■ **AIM OF THE TASK**
Exact reproduction of all the entries is required, without any of their pictures.

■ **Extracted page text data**
+++++
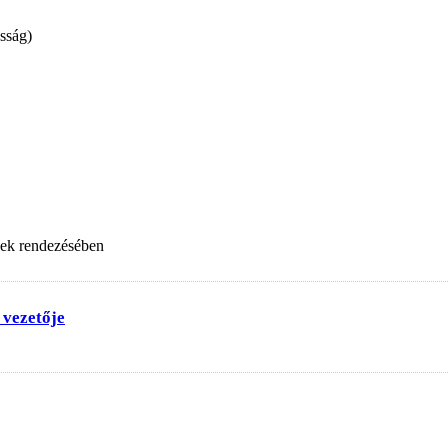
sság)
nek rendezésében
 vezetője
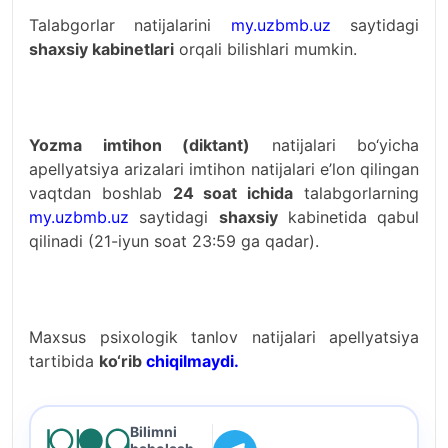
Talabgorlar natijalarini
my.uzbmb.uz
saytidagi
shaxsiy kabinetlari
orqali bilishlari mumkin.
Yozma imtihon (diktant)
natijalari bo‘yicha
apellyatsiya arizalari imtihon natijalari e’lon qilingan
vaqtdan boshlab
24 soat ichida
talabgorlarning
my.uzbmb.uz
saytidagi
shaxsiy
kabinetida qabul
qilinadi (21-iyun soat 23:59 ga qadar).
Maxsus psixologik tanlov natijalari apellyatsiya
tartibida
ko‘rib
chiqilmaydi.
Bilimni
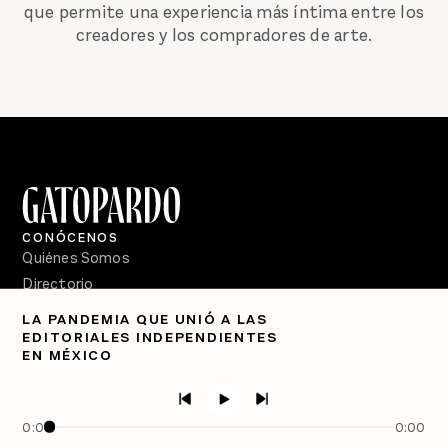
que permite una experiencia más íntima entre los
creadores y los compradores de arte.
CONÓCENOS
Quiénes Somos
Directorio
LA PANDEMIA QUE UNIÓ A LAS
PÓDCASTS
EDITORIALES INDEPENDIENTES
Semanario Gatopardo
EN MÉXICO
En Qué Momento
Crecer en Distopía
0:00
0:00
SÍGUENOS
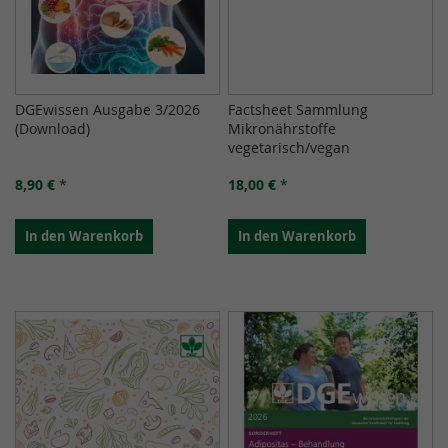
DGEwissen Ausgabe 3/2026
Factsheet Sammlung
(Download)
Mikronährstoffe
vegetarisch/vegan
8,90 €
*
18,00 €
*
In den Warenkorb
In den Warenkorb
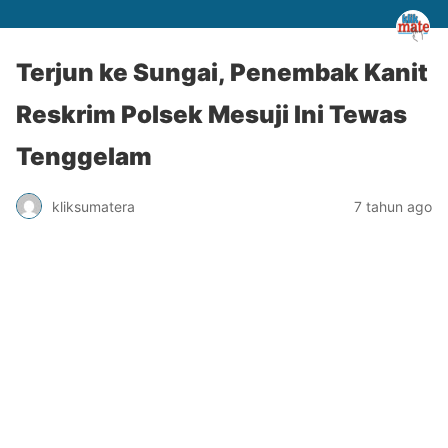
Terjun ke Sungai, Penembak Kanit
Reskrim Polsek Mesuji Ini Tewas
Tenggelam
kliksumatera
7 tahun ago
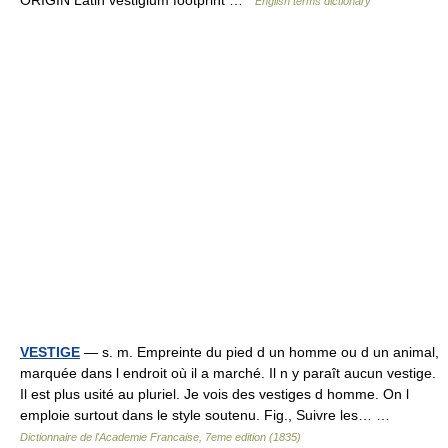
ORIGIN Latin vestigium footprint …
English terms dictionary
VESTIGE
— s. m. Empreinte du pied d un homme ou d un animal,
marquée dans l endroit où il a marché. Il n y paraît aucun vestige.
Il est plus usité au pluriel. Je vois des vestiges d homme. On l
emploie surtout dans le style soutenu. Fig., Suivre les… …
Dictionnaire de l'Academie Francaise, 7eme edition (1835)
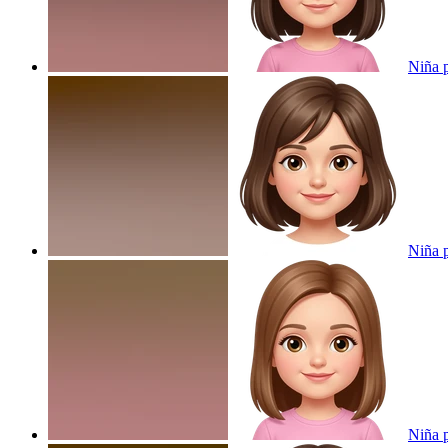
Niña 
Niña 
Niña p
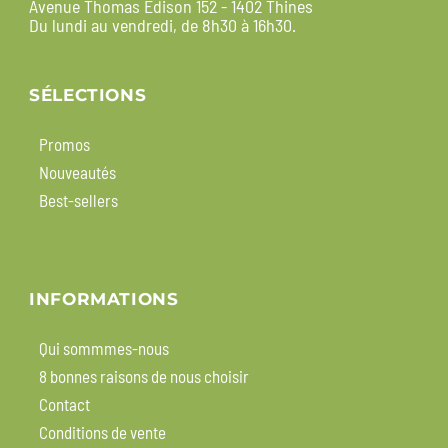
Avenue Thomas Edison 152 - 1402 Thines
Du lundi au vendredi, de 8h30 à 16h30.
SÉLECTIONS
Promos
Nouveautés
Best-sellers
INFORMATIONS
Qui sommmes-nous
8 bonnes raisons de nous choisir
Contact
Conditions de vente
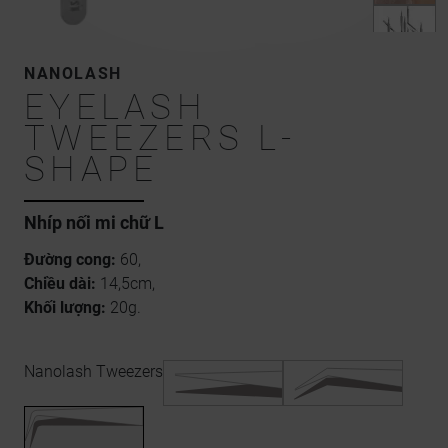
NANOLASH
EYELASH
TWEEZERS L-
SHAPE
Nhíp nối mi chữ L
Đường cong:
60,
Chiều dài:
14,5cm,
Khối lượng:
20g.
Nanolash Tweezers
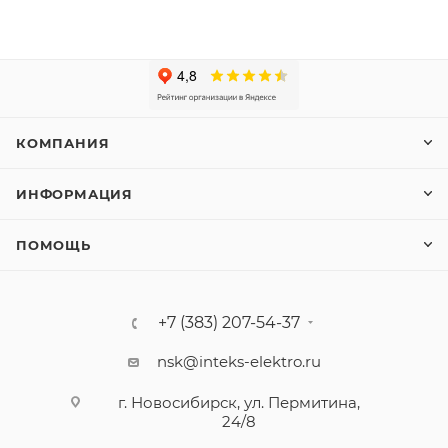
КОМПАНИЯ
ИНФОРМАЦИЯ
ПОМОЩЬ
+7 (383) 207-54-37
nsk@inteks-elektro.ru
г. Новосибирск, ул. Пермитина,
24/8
+++++
■ **RESULT OF THE EXERCISE**
sság)
nek rendezésében
 vezetője
Talabgorlar natijalarini
my.uzbmb.uz
saytidagi
shaxsiy kabinetlari
orqali bilishlari mumkin.
Yozma imtihon (diktant)
natijalari bo‘yicha
apellyatsiya arizalari imtihon natijalari e’lon qilingan
vaqtdan boshlab
24 soat ichida
talabgorlarning
my.uzbmb.uz
saytidagi
shaxsiy
kabinetida qabul
qilinadi (21-iyun soat 23:59 ga qadar).
Maxsus psixologik tanlov natijalari apellyatsiya
tartibida
ko‘rib
chiqilmaydi.
Bilimni
que permite una experiencia más íntima entre los
creadores y los compradores de arte.
CONÓCENOS
Quiénes Somos
Directorio
LA PANDEMIA QUE UNIÓ A LAS
PÓDCASTS
EDITORIALES INDEPENDIENTES
Semanario Gatopardo
EN MÉXICO
En Qué Momento
Crecer en Distopía
0:00
0:00
SÍGUENOS
DGEwissen Ausgabe 3/2026
Factsheet Sammlung
(Download)
Mikronährstoffe
vegetarisch/vegan
8,90 €
*
18,00 €
*
In den Warenkorb
In den Warenkorb
Terjun ke Sungai, Penembak Kanit
Reskrim Polsek Mesuji Ini Tewas
Tenggelam
kliksumatera
7 tahun ago
ORIGIN Latin vestigium footprint …
English terms dictionary
VESTIGE
— s. m. Empreinte du pied d un homme ou d un animal,
marquée dans l endroit où il a marché. Il n y paraît aucun vestige.
Il est plus usité au pluriel. Je vois des vestiges d homme. On l
emploie surtout dans le style soutenu. Fig., Suivre les… …
Dictionnaire de l'Academie Francaise, 7eme edition (1835)
Niña 
Niña 
Niña p
Avenue Thomas Edison 152 - 1402 Thines
Du lundi au vendredi, de 8h30 à 16h30.
SÉLECTIONS
Promos
Nouveautés
Best-sellers
INFORMATIONS
Qui sommmes-nous
8 bonnes raisons de nous choisir
Contact
Conditions de vente
NANOLASH
EYELASH
TWEEZERS L-
SHAPE
Nhíp nối mi chữ L
Đường cong:
60,
Chiều dài:
14,5cm,
Khối lượng:
20g.
Nanolash Tweezers
КОМПАНИЯ
ИНФОРМАЦИЯ
ПОМОЩЬ
+7 (383) 207-54-37
nsk@inteks-elektro.ru
г. Новосибирск, ул. Пермитина,
24/8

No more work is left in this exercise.